15
Gentry
It was cold,crisp and clear. The moon was a crescent, standing out perfectly against the cloudless sky. The perfect late-October night.
And I was standing in a graveyard.
At my feet was the stone sarcophagus which marked the family plot. The word DUNCAN had long since been carved out of the marble coffin over which a weeping marble angel had stood watch for six decades.
Why an angel would ever weep over my father’s death was well beyond me, but Mother had insisted. I could remember imagining the angel weeping tears of joy at the knowledge he was no longer walking the planet. A theory I had never shared with the rest of my family.
Mother was there, too, having been placed alongside her husband earlier in the day. The dirt was still mounded over the new grave. I dropped a handful of flowers and hoped she wouldn’t be able to see what I was about to do, wherever she was.
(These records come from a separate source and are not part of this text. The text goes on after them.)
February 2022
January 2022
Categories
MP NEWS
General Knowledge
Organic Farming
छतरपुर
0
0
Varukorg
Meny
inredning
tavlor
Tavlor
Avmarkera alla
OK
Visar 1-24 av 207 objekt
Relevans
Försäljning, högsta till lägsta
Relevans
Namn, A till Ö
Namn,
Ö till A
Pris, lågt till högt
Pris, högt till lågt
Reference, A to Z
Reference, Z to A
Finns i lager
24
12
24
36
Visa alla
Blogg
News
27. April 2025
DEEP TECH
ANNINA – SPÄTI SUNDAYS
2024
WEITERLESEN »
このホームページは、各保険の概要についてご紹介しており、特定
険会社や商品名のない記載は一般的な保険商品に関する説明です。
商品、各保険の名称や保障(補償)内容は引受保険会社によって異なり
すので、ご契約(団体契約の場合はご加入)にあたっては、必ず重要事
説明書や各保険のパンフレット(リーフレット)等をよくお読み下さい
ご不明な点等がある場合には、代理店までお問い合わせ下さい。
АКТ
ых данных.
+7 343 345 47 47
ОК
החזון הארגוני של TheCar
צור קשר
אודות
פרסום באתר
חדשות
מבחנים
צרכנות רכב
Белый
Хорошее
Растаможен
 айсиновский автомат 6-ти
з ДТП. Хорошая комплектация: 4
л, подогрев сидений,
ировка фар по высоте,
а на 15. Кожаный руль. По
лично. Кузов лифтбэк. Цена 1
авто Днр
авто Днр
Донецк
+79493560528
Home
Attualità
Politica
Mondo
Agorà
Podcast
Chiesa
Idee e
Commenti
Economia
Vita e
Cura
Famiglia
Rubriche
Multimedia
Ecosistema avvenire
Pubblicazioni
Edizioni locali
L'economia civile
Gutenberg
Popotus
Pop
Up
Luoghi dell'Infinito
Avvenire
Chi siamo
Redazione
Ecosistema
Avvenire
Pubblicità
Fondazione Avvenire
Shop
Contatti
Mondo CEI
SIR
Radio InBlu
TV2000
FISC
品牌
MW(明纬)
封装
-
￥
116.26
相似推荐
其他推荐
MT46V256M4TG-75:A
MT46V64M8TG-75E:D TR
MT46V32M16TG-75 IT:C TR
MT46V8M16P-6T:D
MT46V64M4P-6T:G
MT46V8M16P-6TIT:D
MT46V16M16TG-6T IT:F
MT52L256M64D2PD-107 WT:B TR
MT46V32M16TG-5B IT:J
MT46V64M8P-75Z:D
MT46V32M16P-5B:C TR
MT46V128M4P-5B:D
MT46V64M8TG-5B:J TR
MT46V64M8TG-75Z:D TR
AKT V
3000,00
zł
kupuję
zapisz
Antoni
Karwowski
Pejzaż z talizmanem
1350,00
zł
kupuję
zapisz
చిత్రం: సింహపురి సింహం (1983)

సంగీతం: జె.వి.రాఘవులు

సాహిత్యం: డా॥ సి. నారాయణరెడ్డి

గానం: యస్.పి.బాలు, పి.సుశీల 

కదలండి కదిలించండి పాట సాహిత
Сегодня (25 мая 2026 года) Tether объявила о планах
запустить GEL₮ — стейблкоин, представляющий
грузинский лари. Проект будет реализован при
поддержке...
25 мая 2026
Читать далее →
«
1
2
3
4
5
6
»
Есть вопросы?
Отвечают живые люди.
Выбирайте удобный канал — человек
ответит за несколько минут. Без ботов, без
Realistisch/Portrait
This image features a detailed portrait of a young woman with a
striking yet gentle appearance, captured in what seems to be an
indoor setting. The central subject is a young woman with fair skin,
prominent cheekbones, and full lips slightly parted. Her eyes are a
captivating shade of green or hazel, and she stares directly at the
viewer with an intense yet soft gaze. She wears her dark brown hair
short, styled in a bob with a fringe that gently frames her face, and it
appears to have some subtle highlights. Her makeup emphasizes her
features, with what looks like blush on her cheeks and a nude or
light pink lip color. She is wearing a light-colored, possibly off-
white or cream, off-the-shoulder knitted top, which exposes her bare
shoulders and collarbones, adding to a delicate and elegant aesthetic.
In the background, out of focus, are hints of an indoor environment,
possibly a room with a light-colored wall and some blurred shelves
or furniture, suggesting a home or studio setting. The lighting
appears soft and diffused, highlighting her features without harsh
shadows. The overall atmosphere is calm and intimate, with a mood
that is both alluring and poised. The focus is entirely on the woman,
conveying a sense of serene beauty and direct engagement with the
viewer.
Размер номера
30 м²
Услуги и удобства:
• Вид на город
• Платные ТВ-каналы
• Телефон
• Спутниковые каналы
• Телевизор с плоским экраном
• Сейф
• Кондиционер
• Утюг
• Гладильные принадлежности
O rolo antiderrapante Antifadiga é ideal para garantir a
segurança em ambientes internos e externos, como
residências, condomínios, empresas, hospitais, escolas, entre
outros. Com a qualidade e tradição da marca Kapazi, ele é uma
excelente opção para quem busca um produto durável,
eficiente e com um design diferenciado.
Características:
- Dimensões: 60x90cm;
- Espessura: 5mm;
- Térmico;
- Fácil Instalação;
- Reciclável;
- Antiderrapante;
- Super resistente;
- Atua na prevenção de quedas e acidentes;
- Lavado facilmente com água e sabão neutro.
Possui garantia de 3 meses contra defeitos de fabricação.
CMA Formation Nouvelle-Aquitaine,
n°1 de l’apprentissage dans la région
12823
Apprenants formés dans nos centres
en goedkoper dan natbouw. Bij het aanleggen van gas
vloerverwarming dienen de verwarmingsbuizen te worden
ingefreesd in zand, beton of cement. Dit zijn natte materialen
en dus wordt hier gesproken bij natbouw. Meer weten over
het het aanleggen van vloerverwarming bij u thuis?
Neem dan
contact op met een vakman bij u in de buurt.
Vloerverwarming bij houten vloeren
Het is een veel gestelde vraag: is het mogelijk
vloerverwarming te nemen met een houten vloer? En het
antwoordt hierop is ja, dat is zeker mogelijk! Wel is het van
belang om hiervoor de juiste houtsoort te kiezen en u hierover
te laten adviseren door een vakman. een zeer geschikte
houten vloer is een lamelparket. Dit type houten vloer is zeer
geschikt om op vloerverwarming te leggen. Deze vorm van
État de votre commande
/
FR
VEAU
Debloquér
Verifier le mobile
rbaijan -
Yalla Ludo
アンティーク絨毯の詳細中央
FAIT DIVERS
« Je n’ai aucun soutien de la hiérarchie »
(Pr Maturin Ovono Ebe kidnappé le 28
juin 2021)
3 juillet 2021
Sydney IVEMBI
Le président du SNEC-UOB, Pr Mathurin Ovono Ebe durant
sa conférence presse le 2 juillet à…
I had never quite decided if I believed in an afterlife. I hoped for my sake there wasn’t one, or I was in for an eternity of anguish. I would deserve every moment of it.
The pack was bulky, but my jacket zipped neatly over it.
I hoped my brother’s eyes would be too full of lying, murdering tears to notice the difference.
“Do you think he’ll come?” Vanessa had asked before I left the penthouse.
She had clutched my jacket, fingers curling into desperate claws.
I did think so at the moment, and I still did as I stood there waiting for him.
He would come. Nothing could keep him away.
A figure approached in the darkness, joining me on the hill which overlooked the rest of the cemetery.
“She would like being up here,” Dominic murmured, looking out over the other graves and mausoleums, then at the city in the distance. “She can look down on everyone else.”
“Yes. It suits her. I think that was part of the reason she chose this plot.” I caught a glimpse of him out of the corner of my eye.
Dressed to kill, as always. I would’ve been disappointed otherwise. His long, black coat fluttered in the breeze which ruffled his hair as he turned to look at me.
“I suppose you’ve come for a reason other than paying your respects,” he observed.
“Isn’t that reason enough? I didn’t get the chance to say goodbye to her before you ended her life.”
He didn’t bother denying it. “She was suffering. You saw for yourself.”
“You’re so damned predictable.” I faced him, hands on my hips. “Why don’t you try being a little less predictable for once? That is exactly what I thought you’d argue.”
“It’s the truth.”
“It’s a convenient truth you tell yourself to soothe your guilt. Yes, she was suffering, but that wasn’t why you did it. Try being honest for the first time, while you still can.”
His shoulders fell when the truth of my words sank in. For a moment, he was my brother. Not the twisted, sick, corrupted sorcerer. Not the vicious, hateful monster. My twin. My first friend and first enemy.
“I didn’t want her to know.”
Finally, the truth.
“I understand that.” It didn’t make me feel better, but I did understand. “And I think she would’ve understood it, too. Just like she would understand what I have to do now.”
“What do you have to do?”
I unzipped my jacket and held it open so he could see the C4 strapped to my waist.